▶ **What to work on**:
Please tally the lines in the data below that include the string "Aerotek", and reply with only the total.

[[ Provided data, beginning ]]

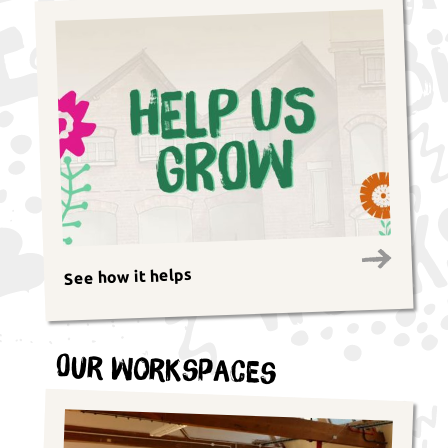
See how it helps
Our Workspaces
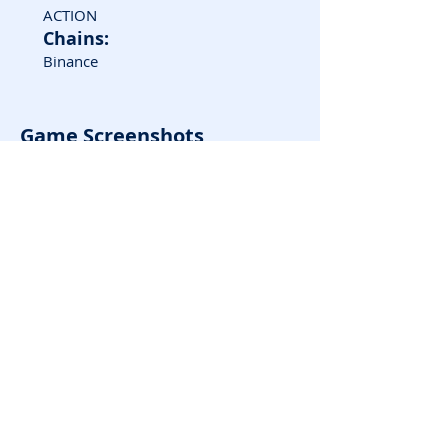
ACTION
Chains:
Binance
Game Screenshots
Rate it!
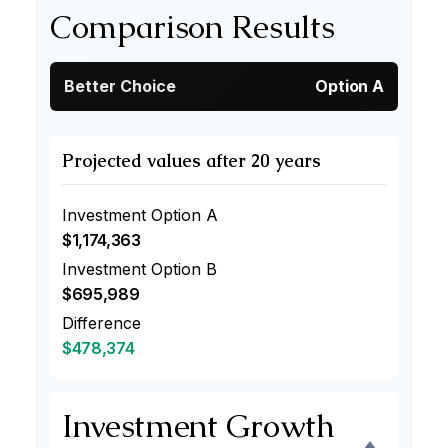
Comparison Results
Better Choice
Option A
Projected values after 20 years
Investment Option A
$1,174,363
Investment Option B
$695,989
Difference
$478,374
Investment Growth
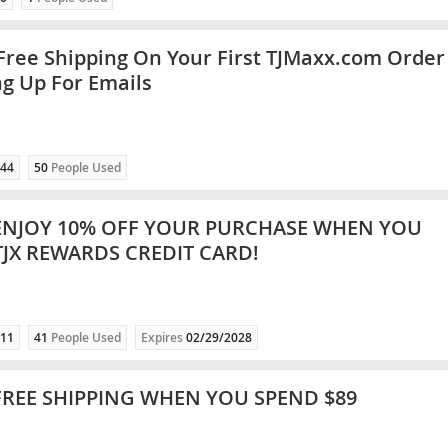
Free Shipping On Your First TJMaxx.com Order
ng Up For Emails
44
50
People Used
ENJOY 10% OFF YOUR PURCHASE WHEN YOU
TJX REWARDS CREDIT CARD!
11
41
People Used
Expires
02/29/2028
FREE SHIPPING WHEN YOU SPEND $89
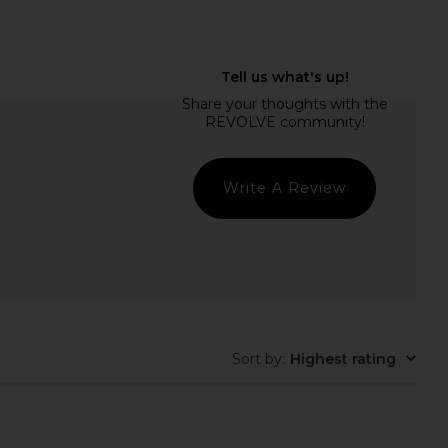
tet Fineliners in Multi
Wild One Harness in Moss
Papier
Wild One
$24
$48
Write A Review
Sort by
:
Highest rating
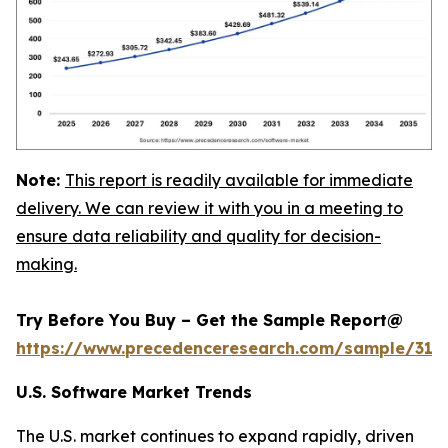
Note:
This report is readily available for immediate
delivery. We can review it with you in a meeting to
ensure data reliability and quality for decision-
making.
Try Before You Buy – Get the Sample Report@
https://www.precedenceresearch.com/sample/318
U.S. Software Market Trends
The U.S. market continues to expand rapidly, driven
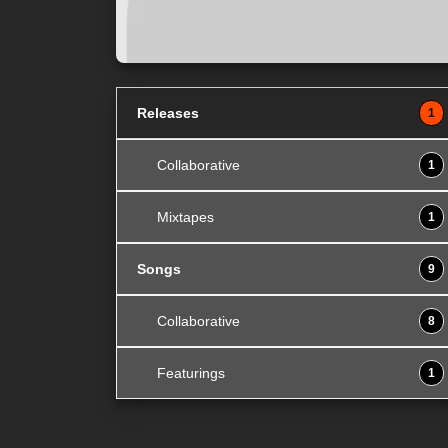
Releases
1
Collaborative
1
Mixtapes
1
Songs
9
Collaborative
8
Featurings
1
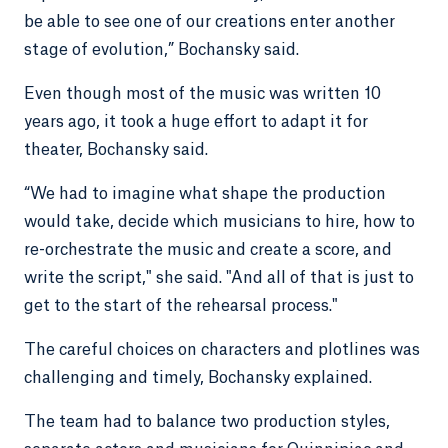
be able to see one of our creations enter another
stage of evolution,” Bochansky said.
Even though most of the music was written 10
years ago, it took a huge effort to adapt it for
theater, Bochansky said.
“We had to imagine what shape the production
would take, decide which musicians to hire, how to
re-orchestrate the music and create a score, and
write the script," she said. "And all of that is just to
get to the start of the rehearsal process."
The careful choices on characters and plotlines was
challenging and timely, Bochansky explained.
The team had to balance two production styles,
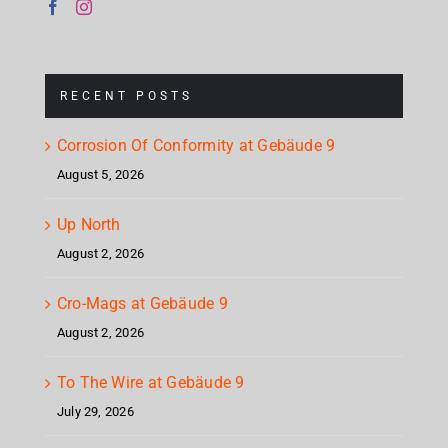
RECENT POSTS
Corrosion Of Conformity at Gebäude 9
August 5, 2026
Up North
August 2, 2026
Cro-Mags at Gebäude 9
August 2, 2026
To The Wire at Gebäude 9
July 29, 2026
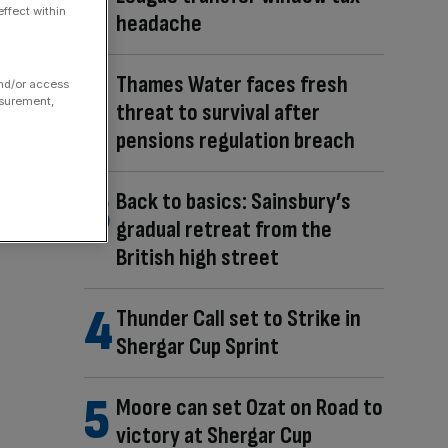
ffect within
headache
Thames Water faces fresh
and/or access
asurement,
threat to survival after
pensions regulation breach
Back to basics: Sainsbury’s
gradual retreat from the
British high street
Thunder Call set to Strike in
Shergar Cup Sprint
Moore can set Ozat on Road to
victory at Shergar Cup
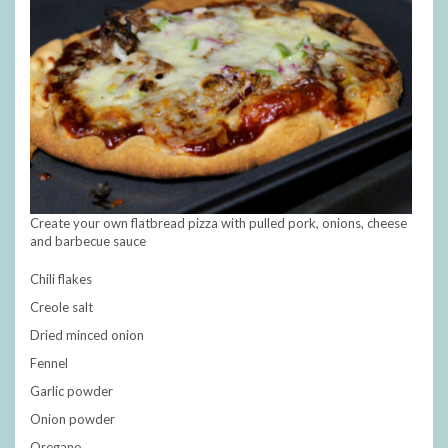
Create your own flatbread pizza with pulled pork, onions, cheese
and barbecue sauce
Chili flakes
Creole salt
Dried minced onion
Fennel
Garlic powder
Onion powder
Oregano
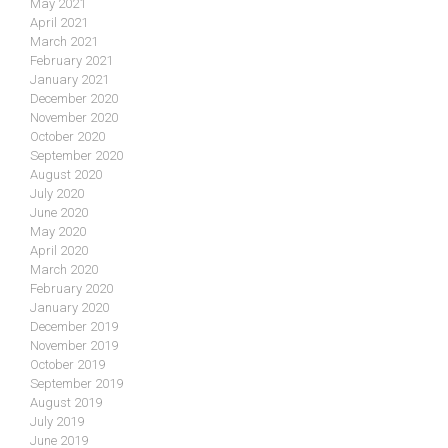
May 2021
April 2021
March 2021
February 2021
January 2021
December 2020
November 2020
October 2020
September 2020
August 2020
July 2020
June 2020
May 2020
April 2020
March 2020
February 2020
January 2020
December 2019
November 2019
October 2019
September 2019
August 2019
July 2019
June 2019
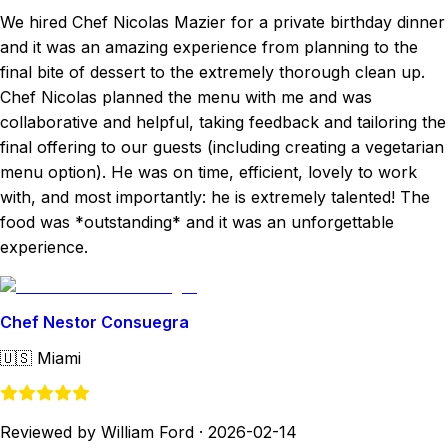
We hired Chef Nicolas Mazier for a private birthday dinner
and it was an amazing experience from planning to the
final bite of dessert to the extremely thorough clean up.
Chef Nicolas planned the menu with me and was
collaborative and helpful, taking feedback and tailoring the
final offering to our guests (including creating a vegetarian
menu option). He was on time, efficient, lovely to work
with, and most importantly: he is extremely talented! The
food was *outstanding* and it was an unforgettable
experience.
Chef Nestor Consuegra
🇺🇸
Miami
Reviewed by William Ford
·
2026-02-14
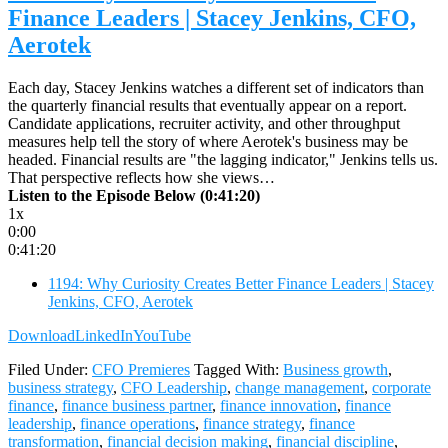
Finance Leaders | Stacey Jenkins, CFO,
Aerotek
Each day, Stacey Jenkins watches a different set of indicators than
the quarterly financial results that eventually appear on a report.
Candidate applications, recruiter activity, and other throughput
measures help tell the story of where Aerotek's business may be
headed. Financial results are "the lagging indicator," Jenkins tells us.
That perspective reflects how she views…
Listen to the Episode Below (0:41:20)
1x
0:00
0:41:20
1194: Why Curiosity Creates Better Finance Leaders | Stacey
Jenkins, CFO, Aerotek
Download
LinkedIn
YouTube
Filed Under:
CFO Premieres
Tagged With:
Business growth
,
business strategy
,
CFO Leadership
,
change management
,
corporate
finance
,
finance business partner
,
finance innovation
,
finance
leadership
,
finance operations
,
finance strategy
,
finance
transformation
,
financial decision making
,
financial discipline
,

[[ Provided data, end ]]

▶ **Finished task**:
3